54 pages • 1 hour read
Content Warning: This section references racism, anti-gay prejudice, and colonialism, including the history of enslavement.
Bernardine Evaristo is an acclaimed author whose work spans novels, plays, poetry, and nonfiction. With Girl, Woman, Other (2019), she became the first Black woman to win the Booker Prize, 50 years after its inception. Like Mr. Loverman, that novel employs a shifting point of view, focalizing 12 different main characters. Her books address themes of race, gender, sexuality, identity, belonging, and diaspora. In addition to her acclaim in writing, she has also achieved academic success, receiving many esteemed fellowships and working as a professor of creative writing at Brunel University London. She received her doctorate in creative writing at Goldsmiths College, University of London, for her work on Mr. Loverman.
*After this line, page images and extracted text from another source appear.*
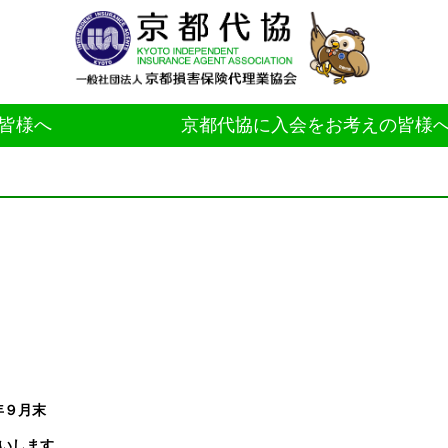
皆様へ
京都代協に入会をお考えの皆様
年９月末
いします。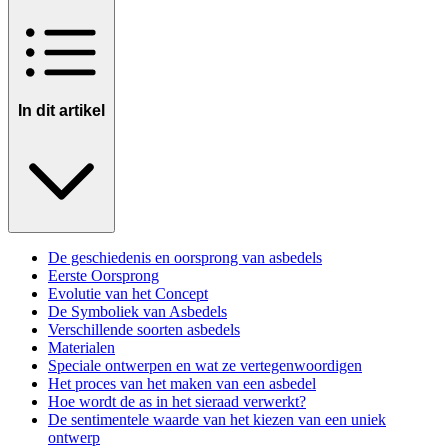
In dit artikel
De geschiedenis en oorsprong van asbedels
Eerste Oorsprong
Evolutie van het Concept
De Symboliek van Asbedels
Verschillende soorten asbedels
Materialen
Speciale ontwerpen en wat ze vertegenwoordigen
Het proces van het maken van een asbedel
Hoe wordt de as in het sieraad verwerkt?
De sentimentele waarde van het kiezen van een uniek
ontwerp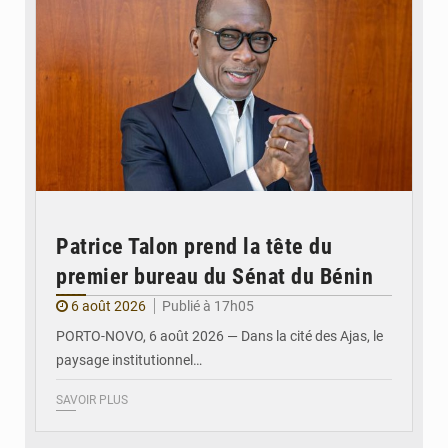
Patrice Talon prend la tête du
premier bureau du Sénat du Bénin
6 août 2026
Publié à 17h05
PORTO-NOVO, 6 août 2026 — Dans la cité des Ajas, le
paysage institutionnel…
SAVOIR PLUS
© Assemblée Nationale du Bénin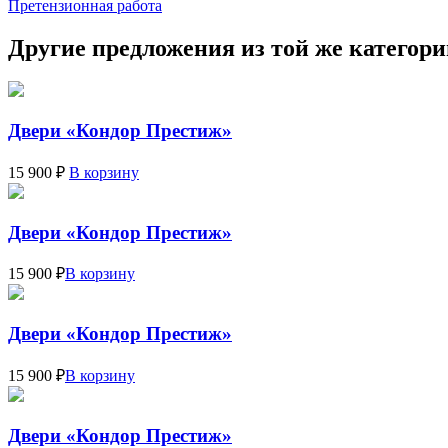
Претензионная работа
Другие предложения из той же категор
Двери «Кондор Престиж»
15 900 ₽
В корзину
Двери «Кондор Престиж»
15 900 ₽
В корзину
Двери «Кондор Престиж»
15 900 ₽
В корзину
Двери «Кондор Престиж»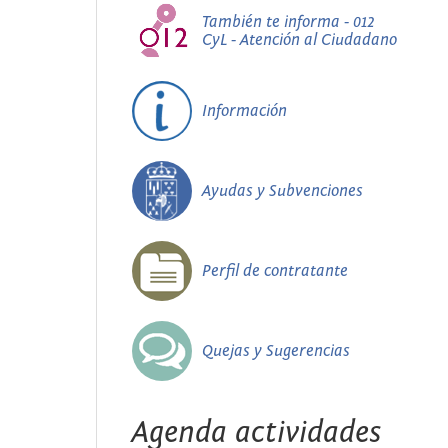
También te informa - 012
CyL - Atención al Ciudadano
Información
Ayudas y Subvenciones
Perfil de contratante
Quejas y Sugerencias
Agenda actividades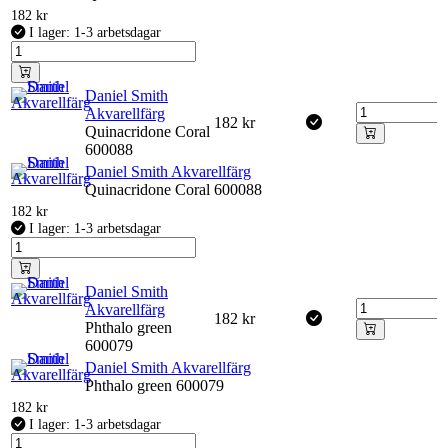
182
kr
I lager: 1-3 arbetsdagar
Daniel Smith
Akvarellfärg
182
kr
Quinacridone Coral
600088
Daniel Smith Akvarellfärg
Quinacridone Coral 600088
182
kr
I lager: 1-3 arbetsdagar
Daniel Smith
Akvarellfärg
182
kr
Phthalo green
600079
Daniel Smith Akvarellfärg
Phthalo green 600079
182
kr
I lager: 1-3 arbetsdagar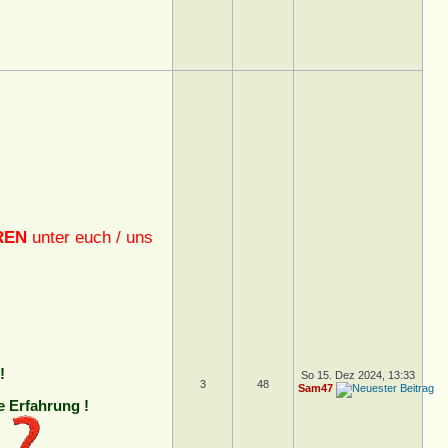
REN
unter euch / uns
!
So 15. Dez 2024, 13:33
3
48
Sam47
e Erfahrung !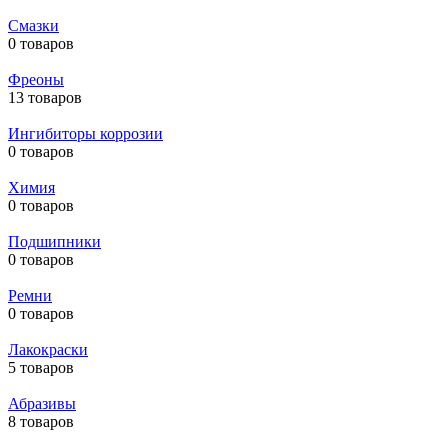
Смазки
0 товаров
Фреоны
13 товаров
Ингибиторы коррозии
0 товаров
Химия
0 товаров
Подшипники
0 товаров
Ремни
0 товаров
Лакокраски
5 товаров
Абразивы
8 товаров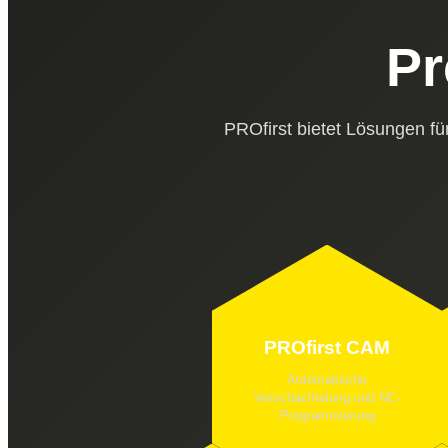
Pr
PROfirst bietet Lösungen fü
PROfirst CAM
Automatische
Verschachtelung und NC-
Programmierung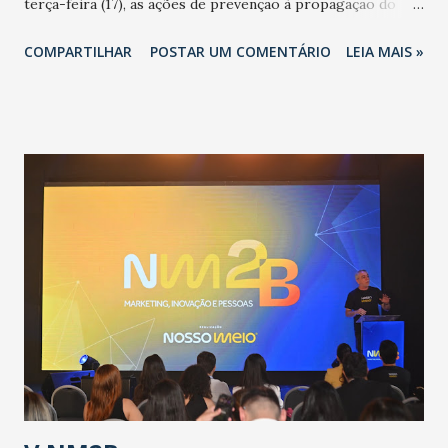
terça-feira (17), as ações de prevenção à propagação do
novo coronavírus (Covid-19) e as recentes medidas
COMPARTILHAR
POSTAR UM COMENTÁRIO
LEIA MAIS »
adotadas pelo Governo do Estado na contenção da
pandemia e atendimento aos enfermos. O secretário
informou que o Estado tem desenvolvido um plano de
contingência pautado em formas de reconhecimento da
população suspeita e de cuidados com os ambientes
públicos e domiciliares. “Nós não estamos vivendo uma
epidemia comum, como temos em todos os anos, com
aumento de casos de dengue, influenza ou H1N1. Trata-se
de uma epidemia com um vírus diferente, com um poder de
contaminação maior que outros coronavírus”, apontou o
secretário. Segundo ele, é uma epidemia com chance de
contaminação alta, podendo gerar um grande risco à
população e ao sistema de saúde. “Precisamos saber fazer a
estratificação do risco da doença, para não so...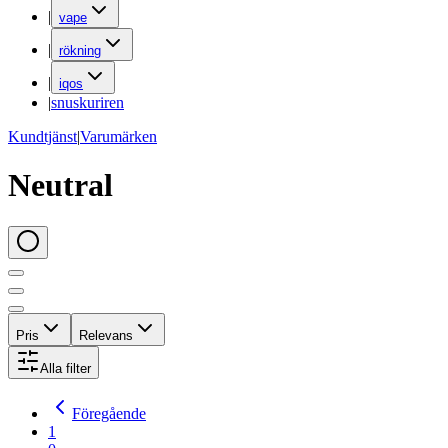
|
vape
|
rökning
|
iqos
|
snuskuriren
Kundtjänst
|
Varumärken
Neutral
Pris
Relevans
Alla filter
Föregående
1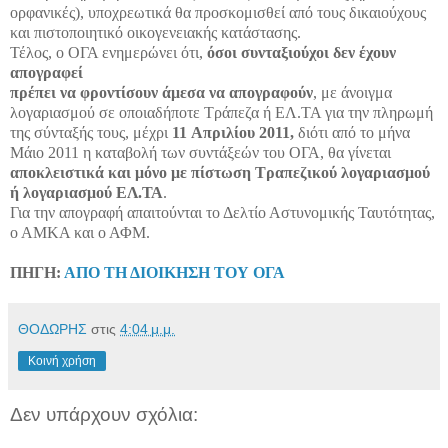
ορφανικές), υποχρεωτικά θα προσκομισθεί από τους δικαιούχους
και πιστοποιητικό οικογενειακής κατάστασης.
Τέλος, ο ΟΓΑ ενημερώνει ότι,
όσοι συνταξιούχοι δεν έχουν
απογραφεί
πρέπει να φροντίσουν άμεσα να απογραφούν
, με άνοιγμα
λογαριασμού σε οποιαδήποτε Τράπεζα ή ΕΛ.ΤΑ για την πληρωμή
της σύνταξής τους, μέχρι
11
Απριλίου 2011,
διότι από το μήνα
Μάιο 2011 η καταβολή των συντάξεών του ΟΓΑ, θα γίνεται
αποκλειστικά και μόνο με πίστωση Τραπεζικού λογαριασμού
ή λογαριασμού ΕΛ.ΤΑ
.
Για την απογραφή απαιτούνται το Δελτίο Αστυνομικής Ταυτότητας,
ο ΑΜΚΑ και ο ΑΦΜ.
ΠΗΓΗ:
ΑΠΟ ΤΗ ΔΙΟΙΚΗΣΗ ΤΟΥ ΟΓΑ
ΘΟΔΩΡΗΣ
στις
4:04 μ.μ.
Κοινή χρήση
Δεν υπάρχουν σχόλια: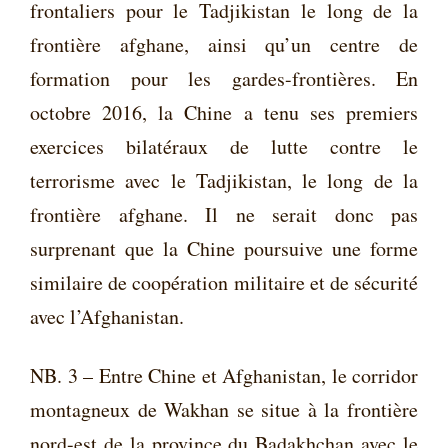
frontaliers pour le Tadjikistan le long de la
frontière afghane, ainsi qu’un centre de
formation pour les gardes-frontières. En
octobre 2016, la Chine a tenu ses premiers
exercices bilatéraux de lutte contre le
terrorisme avec le Tadjikistan, le long de la
frontière afghane. Il ne serait donc pas
surprenant que la Chine poursuive une forme
similaire de coopération militaire et de sécurité
avec l’Afghanistan.
NB. 3 – Entre Chine et Afghanistan, le corridor
montagneux de Wakhan se situe à la frontière
nord-est de la province du Badakhchan avec le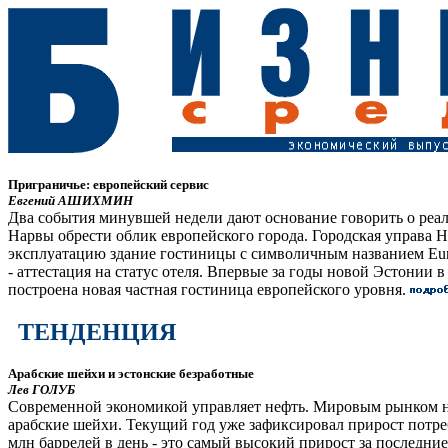
Приграничье: европейский сервис
Евгений АШИХМИН
Два события минувшей недели дают основание говорить о реа
Нарвы обрести облик европейского города. Городская управа 
эксплуатацию здание гостиницы с символичным названием Eu
- аттестация на статус отеля. Впервые за годы новой Эстонии 
построена новая частная гостиница европейского уровня.
ТЕНДЕНЦИЯ
Арабские шейхи и эстонские безработные
Лев ГОЛУБ
Современной экономикой управляет нефть. Мировым рынком 
арабские шейхи. Текущий год уже зафиксировал прирост потреб
млн баррелей в день - это самый высокий прирост за последние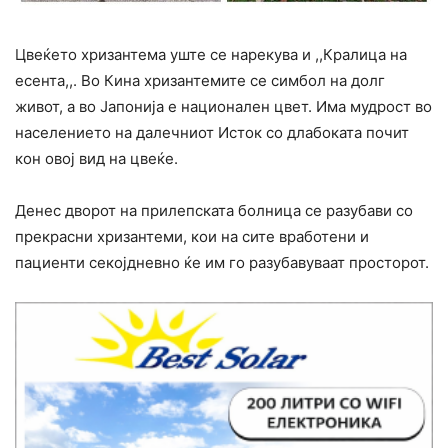
Цвеќето хризантема уште се нарекува и ,,Кралица на
есента,,. Во Кина хризантемите се симбол на долг
живот, а во Јапонија е национален цвет. Има мудрост во
населението на далечниот Исток со длабоката почит
кон овој вид на цвеќе.
Денес дворот на прилепската болница се разубави со
прекрасни хризантеми, кои на сите вработени и
пациенти секојдневно ќе им го разубавуваат просторот.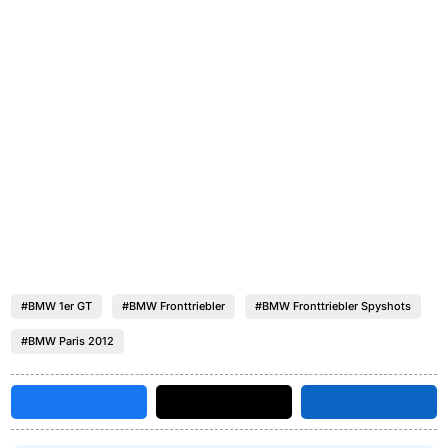
#BMW 1er GT
#BMW Fronttriebler
#BMW Fronttriebler Spyshots
#BMW Paris 2012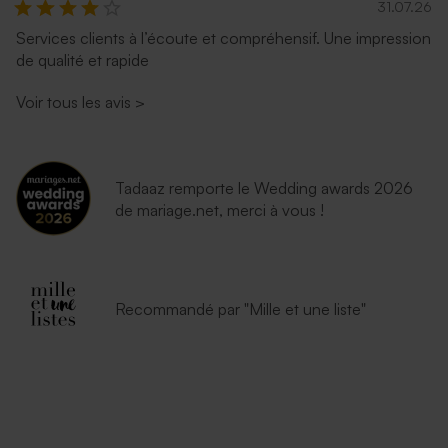
31.07.26
Services clients à l’écoute et compréhensif. Une impression
de qualité et rapide
Enveloppe communion rose
Enveloppe communion bleu
nude
nuit
Voir tous les avis
>
Tadaaz remporte le Wedding awards 2026
de mariage.net, merci à vous !
Jolie enveloppe noire
Petite enveloppe bleue
Recommandé par "Mille et une liste"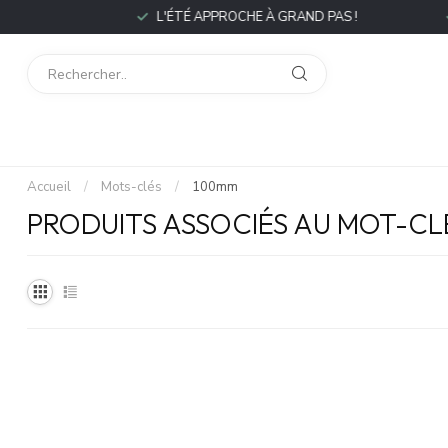
P
L'ÉTÉ APPROCHE À GRAND PAS !
L
Accueil
/
Mots-clés
/
100mm
PRODUITS ASSOCIÉS AU MOT-CL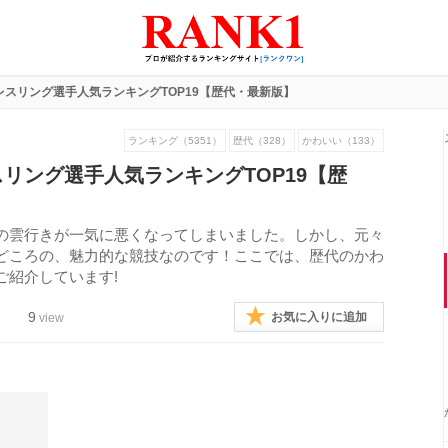
スリング選手人気ランキングTOP19【歴代・最新版】
ランキング（5351）
歴代（328）
かわいい（133）
リング選手人気ランキングTOP19【歴
の雲行きが一気に悪くなってしまいました。しかし、元々
どころの、魅力的な競技なのです！ここでは、歴代のかわ
ご紹介しています!
9
お気に入りに追加
view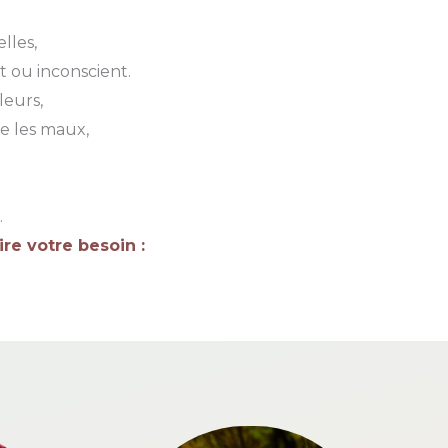
lles,
t ou inconscient.
leurs,
e les maux,
.
re votre besoin :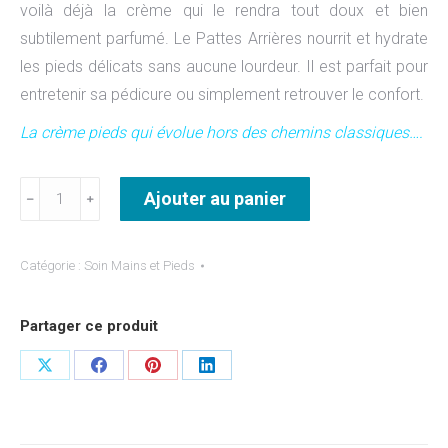
voilà déjà la crème qui le rendra tout doux et bien
subtilement parfumé. Le Pattes Arrières nourrit et hydrate
les pieds délicats sans aucune lourdeur. Il est parfait pour
entretenir sa pédicure ou simplement retrouver le confort.
La crème pieds qui évolue hors des chemins classiques….
quantité
Ajouter au panier
﹣
﹢
de
Baume
Catégorie :
Soin Mains et Pieds
des
Tigresses
Partager ce produit
Pattes
Arrières
Partager
Partager
Partager
Partager
sur
sur
sur
sur
X
Facebook
Pinterest
LinkedIn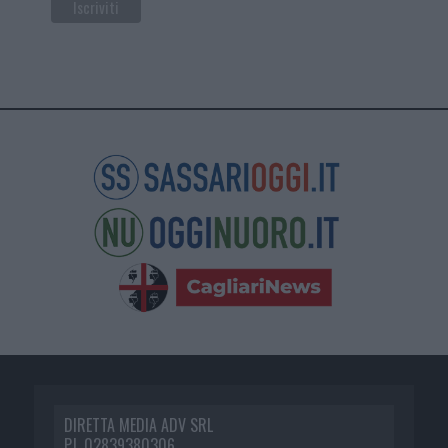
DIRETTA MEDIA ADV SRL
P.I. 02839380306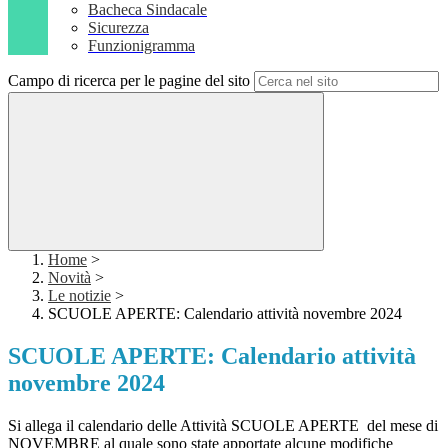
Bacheca Sindacale
Sicurezza
Funzionigramma
Campo di ricerca per le pagine del sito
Home
>
Novità
>
Le notizie
>
SCUOLE APERTE: Calendario attività novembre 2024
SCUOLE APERTE: Calendario attività
novembre 2024
Si allega il calendario delle Attività SCUOLE APERTE del mese di
NOVEMBRE al quale sono state apportate alcune modifiche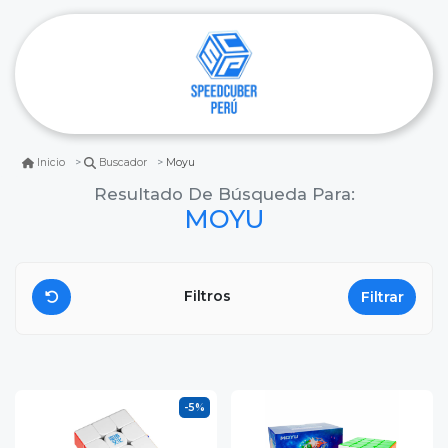
Moyu
Inicio
Buscador
Resultado De Búsqueda Para:
MOYU
Filtros
Filtrar
-5%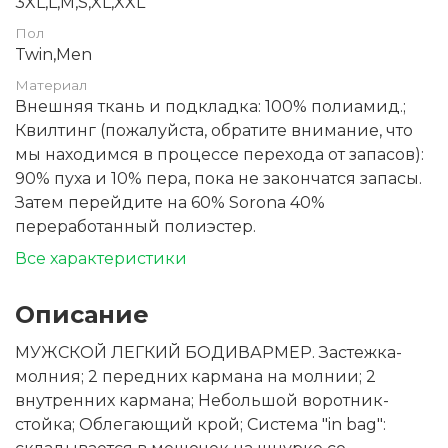
3XL,L,M,S,XL,XXL
Пол
Twin,Men
Материал
Внешняя ткань и подкладка: 100% полиамид.;
Квилтинг (пожалуйста, обратите внимание, что
мы находимся в процессе перехода от запасов):
90% пуха и 10% пера, пока не закончатся запасы.
Затем перейдите на 60% Sorona 40%
переработанный полиэстер.
Все характеристики
Описание
МУЖСКОЙ ЛЕГКИЙ БОДИВАРМЕР. Застежка-
молния; 2 передних кармана на молнии; 2
внутренних кармана; Небольшой воротник-
стойка; Облегающий крой; Система "in bag":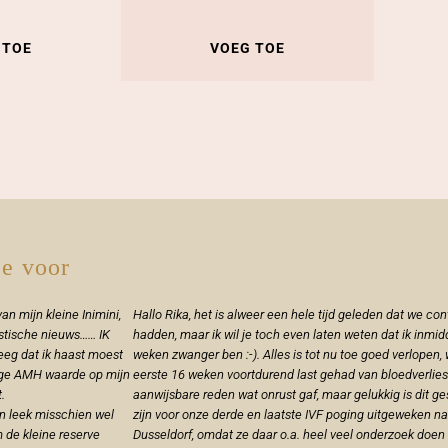
 TOE
VOEG TOE
e voor
an mijn kleine Inimini,
Hallo Rika, het is alweer een hele tijd geleden dat we con
tastische nieuws…… IK
hadden, maar ik wil je toch even laten weten dat ik inmid
eeg dat ik haast moest
weken zwanger ben :-). Alles is tot nu toe goed verlopen,
ge AMH waarde op mijn
eerste 16 weken voortdurend last gehad van bloedverlie
.
aanwijsbare reden wat onrust gaf, maar gelukkig is dit g
n leek misschien wel
zijn voor onze derde en laatste IVF poging uitgeweken n
m de kleine reserve
Dusseldorf, omdat ze daar o.a. heel veel onderzoek doen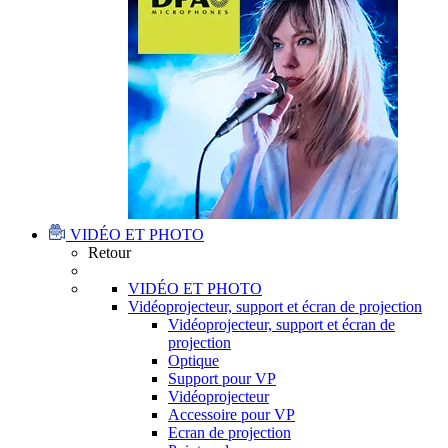
VIDÉO ET PHOTO
Retour
VIDÉO ET PHOTO
Vidéoprojecteur, support et écran de projection
Vidéoprojecteur, support et écran de
projection
Optique
Support pour VP
Vidéoprojecteur
Accessoire pour VP
Ecran de projection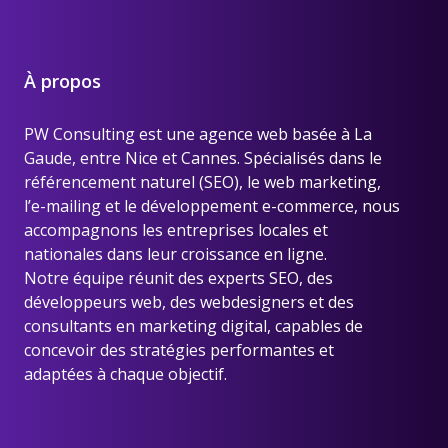
À propos
PW Consulting est une
agence web basée à La
Gaude, entre Nice et Cannes
. Spécialisés dans le
référencement naturel (SEO), le web marketing,
l’e-mailing et le développement e-commerce, nous
accompagnons les entreprises locales et
nationales dans leur croissance en ligne.
Notre équipe réunit des experts SEO, des
développeurs web, des webdesigners et des
consultants en marketing digital, capables de
concevoir des stratégies performantes et
adaptées à chaque objectif.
In addition to the novel itself, her doctoral dissertation included a critical evaluation of the portrayal of Black men in British fiction and an explanation of how she had executed the novel. The discussion focuses principally on the work of Black authors, as Evaristo is most interested in how they represent themselves. She interrogates how Black authors can write against harmful or oversimplified representations of Black people, and she herself focuses on marginalized voices to place traditionally unheard narratives at the center of her fiction.